I think it very likely that the Army CCA will be reversed, for reasons I’ve written about repeatedly (such as in my analysis of the Army CCA’s decisions in Endsley and Conway).

Back in April, in this post, I discussed the NMCCA’s decision in United States v. Loiacono, No. 201200451 (N-M. Ct. Crim. App. Mar. 25, 2014), rev. denied, 73 M.J. 452 (C.A.A.F. Jul. 29, 2014), in which the CCA rejected the appellant’s claim  of judicial bias arising from improper questioning of a witness by the judge that led to improper testimony from the witness (requiring what the CCA called a “strong curative instruction,” slip op. at 31).
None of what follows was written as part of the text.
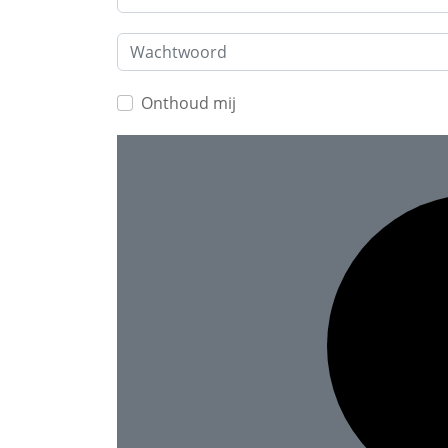
Wachtwoord
Onthoud mij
Now, in United States v. Williams, No. 20130284 (A. Ct. Crim. App. Aug. 28, 2014) (link to slip op.), a three-judge panel of the Army CCA finds plain error in a military judge’s questions to a sentencing witness. The Government repeatedly tried to elicit testimony from the witness about the effect of the appellant’s offenses on the unit. But that testimony was focused on the administrative after-effects, with observations such as:

CPT JF: Okay. Well besides the soldiers being upset that he wasn’t receiving a punishment and they had, there was even threatening against him, especially when the barracks incidents happened; that they wanted to take into his [sic] own hands because they felt justice wasn’t being served to him fast enough. When it came to — our unit was extremely busy with a lot of missions at the time. When it came — I had to bring NCOs out to escort him around to make —-

Slip op. at 9-10. The problem with this testimony is that a service member’s invocation of the right to refuse administrative punishment and require that the Government conduct a court-martial, and any associated delay, is not a matter in aggravation. Neither is the fact that others the his unit contemplated vigilantism. The Defense repeatedly objected to the questions, and the judge sustained the objections. But then the judge questioned the witness:

MJ: [CPT JF], you talked about the impact on the unit about the other soldiers observing what they felt was the slow pace of justice and wanting to take matters into their own hands. What do you base that observation on?

CPT JF: Yes, sir. I mean, rumors and hearsay had gotten to me that they were threatening beating him down.

MJ: And how was that transmitted to you?

CPT JF: Through NCO channels, like, “Hey, sir. These soldiers want to beat him up.”

Slip op. at 10. The Defense did not object to the judge’s questions.